Based on these statements it seems the massive slowdown is caused by the “noise swap”? If so, could you post the code you are using for this tranformation so that we could check why it’s so slow?

1 Like

@ptrblck here is my code , i noticed my code is not utilising GPU , though i am assigning device as GPU to model as well as dataset

class SwapDataset:
    def __init__(self, features, noise,batch_size):
        self.features = features
        self.noise = noise
        self.batch_size = batch_size
    def __len__(self):
        return (self.features.shape[0])
    def __getitem__(self, idx):
        sample = self.features[idx, :].copy()
        sample = self.features.copy()
        sample = self.swap_sample(sample)
        dct = {
            'x' : torch.tensor(sample[idx, :], dtype=torch.float).to(device),
            'y' : torch.tensor(self.features[idx, :], dtype=torch.float).to(device)
        return dct
    def swap_sample(self,sample):
        num_samples = self.features.shape[0]
        num_features = self.features.shape[1]

        if len(sample.shape) == 2:
            # batch_size = sample.shape[0]
            random_row = np.random.randint(0, num_samples, size=self.batch_size)

            for i in range(self.batch_size):
                random_col = np.random.rand(num_features) < self.noise
                sample[i,random_col] = self.features[random_row[i], random_col]
            batch_size = 1
            random_row = np.random.randint(0, num_samples, size=self.batch_size)
            random_col = np.random.rand(num_features) < self.noise
            #sample[:,random_col] = self.features[random_row, random_col]

        return sample

device   = torch.device('cuda' if torch.cuda.is_available() else 'cpu')
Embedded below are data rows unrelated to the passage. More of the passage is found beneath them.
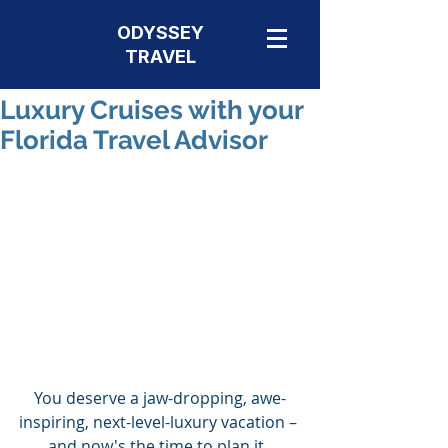
ODYSSEY
TRAVEL
Luxury Cruises with your
Florida Travel Advisor
You deserve a jaw-dropping, awe-
inspiring, next-level-luxury vacation – 
and now's the time to plan it.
train_dataset = SwapDataset(X1,0.02,batch_size=1000) # Swapping data 
data_loader   =, batch_size=1000, shuffle=False)

Based on your descriptions, you might be creating bottlenecks in the data processing, so a low GPU utilization might be expected.
Could you remove the GPU usage from the Dataset and profile the “swap” code?
I don’t know how large your tensors are, but it seems you are copying the entire self.features in each call and are also overwriting the previously indexed sample?